Recorded data:
---+---
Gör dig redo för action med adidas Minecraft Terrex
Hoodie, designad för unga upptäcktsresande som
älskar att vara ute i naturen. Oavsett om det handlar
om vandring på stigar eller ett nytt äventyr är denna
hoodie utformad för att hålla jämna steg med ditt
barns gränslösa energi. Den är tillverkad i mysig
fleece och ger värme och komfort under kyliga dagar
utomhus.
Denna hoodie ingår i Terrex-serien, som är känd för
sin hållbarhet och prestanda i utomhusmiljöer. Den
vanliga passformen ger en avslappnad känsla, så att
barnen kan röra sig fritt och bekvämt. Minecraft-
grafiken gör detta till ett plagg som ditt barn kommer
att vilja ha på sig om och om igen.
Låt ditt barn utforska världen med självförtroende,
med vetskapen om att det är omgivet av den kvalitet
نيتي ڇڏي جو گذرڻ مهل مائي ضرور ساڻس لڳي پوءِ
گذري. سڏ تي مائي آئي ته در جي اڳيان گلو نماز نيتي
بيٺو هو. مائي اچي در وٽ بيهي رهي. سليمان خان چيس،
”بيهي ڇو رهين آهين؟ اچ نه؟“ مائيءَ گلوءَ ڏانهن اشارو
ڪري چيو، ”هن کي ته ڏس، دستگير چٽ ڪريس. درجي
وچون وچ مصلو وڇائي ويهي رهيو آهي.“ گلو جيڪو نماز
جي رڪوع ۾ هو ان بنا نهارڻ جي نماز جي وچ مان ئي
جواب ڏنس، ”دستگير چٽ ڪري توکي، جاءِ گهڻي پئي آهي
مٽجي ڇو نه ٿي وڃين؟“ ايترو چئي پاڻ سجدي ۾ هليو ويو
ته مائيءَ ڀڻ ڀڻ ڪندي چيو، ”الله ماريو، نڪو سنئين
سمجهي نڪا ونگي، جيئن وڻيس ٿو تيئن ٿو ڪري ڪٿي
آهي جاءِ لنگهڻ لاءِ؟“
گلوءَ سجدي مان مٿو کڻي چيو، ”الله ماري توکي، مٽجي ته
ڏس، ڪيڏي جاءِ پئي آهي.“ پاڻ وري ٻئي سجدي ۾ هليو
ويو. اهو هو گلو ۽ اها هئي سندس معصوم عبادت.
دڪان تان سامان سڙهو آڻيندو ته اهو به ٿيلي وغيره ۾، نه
---+---
WHAT IS EXPECTED:
Return a word-for-word copy of the lines above from the one holding "Denna hoodie ingår" through the one holding "جي رڪوع ۾ هو", with both of them included and nothing besides.

PROBLEM SOLUTION:
Denna hoodie ingår i Terrex-serien, som är känd för
sin hållbarhet och prestanda i utomhusmiljöer. Den
vanliga passformen ger en avslappnad känsla, så att
barnen kan röra sig fritt och bekvämt. Minecraft-
grafiken gör detta till ett plagg som ditt barn kommer
att vilja ha på sig om och om igen.
Låt ditt barn utforska världen med självförtroende,
med vetskapen om att det är omgivet av den kvalitet
نيتي ڇڏي جو گذرڻ مهل مائي ضرور ساڻس لڳي پوءِ
گذري. سڏ تي مائي آئي ته در جي اڳيان گلو نماز نيتي
بيٺو هو. مائي اچي در وٽ بيهي رهي. سليمان خان چيس،
”بيهي ڇو رهين آهين؟ اچ نه؟“ مائيءَ گلوءَ ڏانهن اشارو
ڪري چيو، ”هن کي ته ڏس، دستگير چٽ ڪريس. درجي
وچون وچ مصلو وڇائي ويهي رهيو آهي.“ گلو جيڪو نماز
جي رڪوع ۾ هو ان بنا نهارڻ جي نماز جي وچ مان ئي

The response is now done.